It was just one of the ways to achieve what we intended, sufficient for our needs. Of course there are other ways to do it by e.g. updating DNS records, throwing in reverse-proxy in between end users and Maximo, etc. We do consider these options either by unnecessarily increasing application maintenance complexity (reverse proxy - yet another component to install and maintain) or resources dependency (IT personel available privileged to update DNS records).
With MAS Manage we noticed that Routes in mas-<inst>-manage namespace, handling requests to server bundles are managed by operator and changes to Route's essential settings (e.g. spec.to.name
, spec.port.targetPort
) are being overwritten with every MAS Manage operator reconciliation cycle.

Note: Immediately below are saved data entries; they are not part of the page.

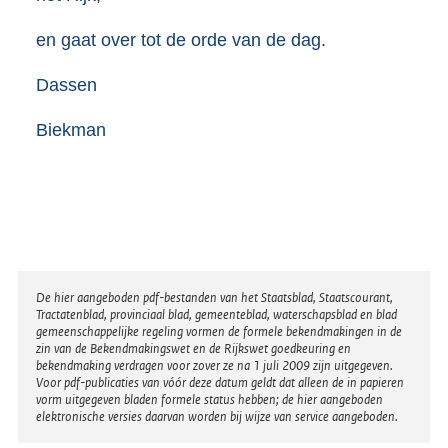
en gaat over tot de orde van de dag.
Dassen
Biekman
Disclaimer
De hier aangeboden pdf-bestanden van het Staatsblad, Staatscourant,
Tractatenblad, provinciaal blad, gemeenteblad, waterschapsblad en blad
gemeenschappelijke regeling vormen de formele bekendmakingen in de
zin van de Bekendmakingswet en de Rijkswet goedkeuring en
bekendmaking verdragen voor zover ze na 1 juli 2009 zijn uitgegeven.
Voor pdf-publicaties van vóór deze datum geldt dat alleen de in papieren
vorm uitgegeven bladen formele status hebben; de hier aangeboden
elektronische versies daarvan worden bij wijze van service aangeboden.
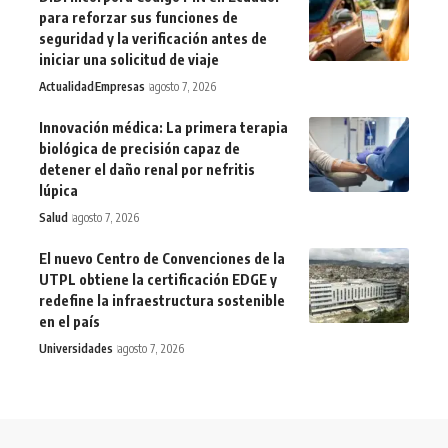
para reforzar sus funciones de
seguridad y la verificación antes de
iniciar una solicitud de viaje
Actualidad
Empresas
agosto 7, 2026
Innovación médica: La primera terapia
biológica de precisión capaz de
detener el daño renal por nefritis
lúpica
Salud
agosto 7, 2026
El nuevo Centro de Convenciones de la
UTPL obtiene la certificación EDGE y
redefine la infraestructura sostenible
en el país
Universidades
agosto 7, 2026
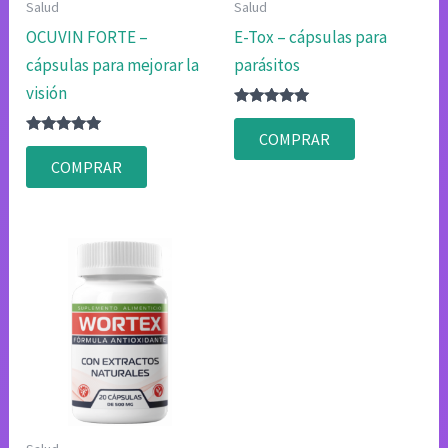
Salud
Salud
OCUVIN FORTE –
E-Tox – cápsulas para
cápsulas para mejorar la
parásitos
visión
Valorado
con
COMPRAR
Valorado
4.80
con
de 5
COMPRAR
4.80
de 5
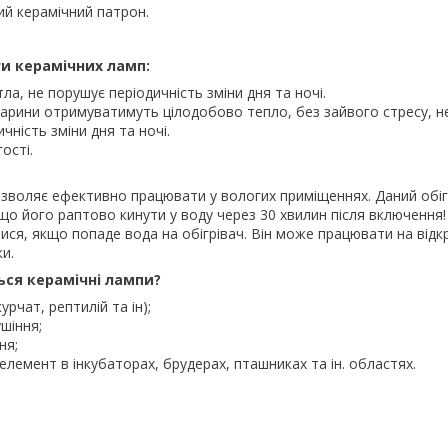
ий керамічний патрон.
ги керамічних ламп:
ла, не порушує періодичність зміни дня та ночі.
арини отримуватимуть цілодобово тепло, без зайвого стресу, н
ність зміни дня та ночі.
ості.
зволяє ефективно працювати у вологих приміщеннях. Даний обіг
що його раптово кинути у воду через 30 хвилин після включення
ися, якщо попаде вода на обігрівач. Він може працювати на відк
и.
ся керамічні лампи?
урчат, рептилій та ін);
шіння;
ня;
елемент в інкубаторах, брудерах, пташниках та ін. областях.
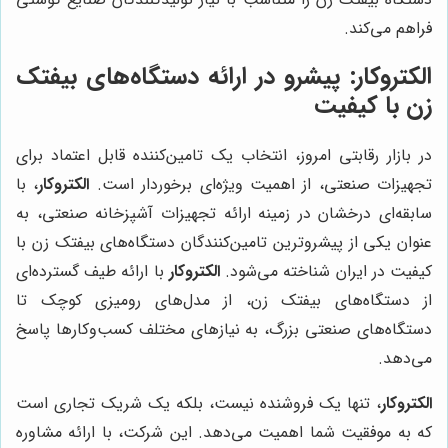
فراهم می‌کند.
الکتروکار
: پیشرو در ارائه دستگاه‌های بیفتک
زن با کیفیت
در بازار رقابتی امروز، انتخاب یک تامین‌کننده قابل اعتماد برای
تجهیزات صنعتی، از اهمیت ویژه‌ای برخوردار است.
الکتروکار
، با
سابقه‌ای درخشان در زمینه ارائه تجهیزات آشپزخانه صنعتی، به
عنوان یکی از پیشروترین تامین‌کنندگان دستگاه‌های بیفتک زن با
کیفیت در ایران شناخته می‌شود.
الکتروکار
با ارائه طیف گسترده‌ای
از دستگاه‌های بیفتک زن، از مدل‌های رومیزی کوچک تا
دستگاه‌های صنعتی بزرگ، به نیازهای مختلف کسب‌وکارها پاسخ
می‌دهد.
الکتروکار
، تنها یک فروشنده نیست، بلکه یک شریک تجاری است
که به موفقیت شما اهمیت می‌دهد. این شرکت، با ارائه مشاوره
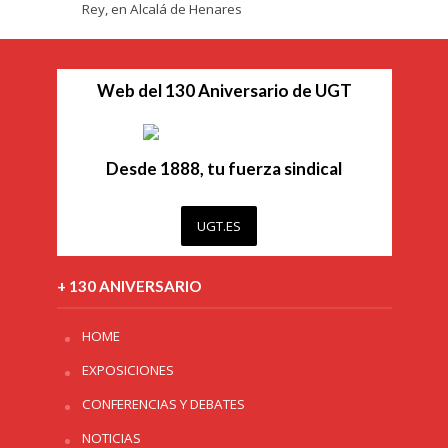
Rey, en Alcalá de Henares
Web del 130 Aniversario de UGT
Desde 1888, tu fuerza sindical
UGT.ES
+ 130 ANIVERSARIO
HOME
EXPOSICIONES
CONFERENCIAS Y DEBATES
NOTICIAS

Therefore we cannot mimic the approach we used in classic deployment by simply updating MAS Manage route(s) to point to some custom service, e.g. running nginx, which serves static content.
It could be that we're missing something or doing something wrong.
Do you have any suggestions how to achieve what we're aiming for?
Alternatively I would love to hear how else you're dealing with MAS Manage downtimes so that users see something more valuable than raw "HTTP 500 Service unavailable"? Any tips will be highly appreciated!
Thank you!
------------------------------
Andrzej Więcław
Maximo Technical Consultant
AFRY
Wrocław, Poland
------------------------------